Однажды вечером возле камина в башне маяка Аня увидела «книгу жизни» капитана Джима. Его не потребовалось долго уговаривать — он с гордостью дал ее Ане для прочтения.

— Я написал это, чтобы оставить на память маленькому Джо, — сказал он. — Мне грустно думать, что все виденное и пережитое мной будет начисто забыто, после того как я уйду в мое последнее плавание. А так Джо вспомнит мои истории и перескажет их своим детям.

Старая книга в кожаном переплете была заполнена записями о путешествиях и приключениях капитана. Аня подумала, что для писателя этот томик оказался бы настоящим кладом. Каждая фраза была золотым самородком. Сама по себе книга не имела никаких литературных достоинств. Мастерства устного рассказчика оказывалось недостаточно, когда капитан Джим брался за перо, — он мог лишь набросать краткое содержание своих знаменитых рассказов; к тому же количество орфографических и грамматических ошибок было ужасающим. Но Аня чувствовала, что если бы кто-нибудь, обладающий необходимым талантом, мог взять это бесхитростное повествование о событиях одной полной приключений жизни и прочесть между скупых строк волнующие истории об опасностях, встреченных без страха, и долге, мужественно исполненном, ему, возможно, удалось бы создать на основе этого повествования чудесную книгу. И забавнейшая комедия, и пронзительнейшая трагедия лежали, скрытые от глаз, в «книге жизни» капитана Джима, ожидая прикосновения руки мастера, чтобы вызвать смех и печаль, и ужас тысяч читателей.

Аня поделилась своими мыслями с Гилбертом, когда они шли домой с маяка.

— Почему бы тебе самой, Аня, не попробовать свои силы?

Аня покачала головой.

— Нет.

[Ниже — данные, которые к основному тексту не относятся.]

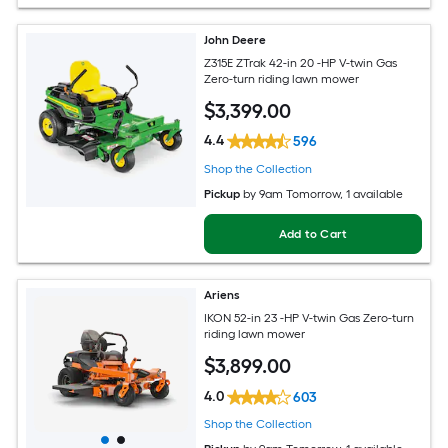
John Deere
Z315E ZTrak 42-in 20 -HP V-twin Gas
Zero-turn riding lawn mower
$
3,399
.00
4.4
596
Shop the Collection
Pickup
by
9am Tomorrow
, 1 available
Add to Cart
Ariens
IKON 52-in 23 -HP V-twin Gas Zero-turn
riding lawn mower
$
3,899
.00
4.0
603
Shop the Collection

А было бы чудесно, если бы я могла это сделать. Но у меня нет таких способностей. Ты же знаешь, Гилберт, что мне удается лучше всего, — фантастическое, сказочное, красивое. А чтобы написать «книгу жизни» капитана Джима так, как она должна быть написана, нужно быть мастером энергичного и вместе с тем изысканного слога, глубоким психологом, прирожденным юмористом и прирожденным автором трагедий. Необходимо редкое сочетание талантов. Пол мог бы сделать это, если бы был постарше. Во всяком случае, я собираюсь предложить ему приехать сюда следующим летом и познакомиться с капитаном Джимом.

«Приезжай на этот берег, — написала Аня Полу. — Правда, боюсь, ты не найдешь здесь ни Норы, ни Золотой Дамы, ни Братьев Моряков, но зато встретишь одного старого капитана, который может рассказать тебе чудеснейшие морские были».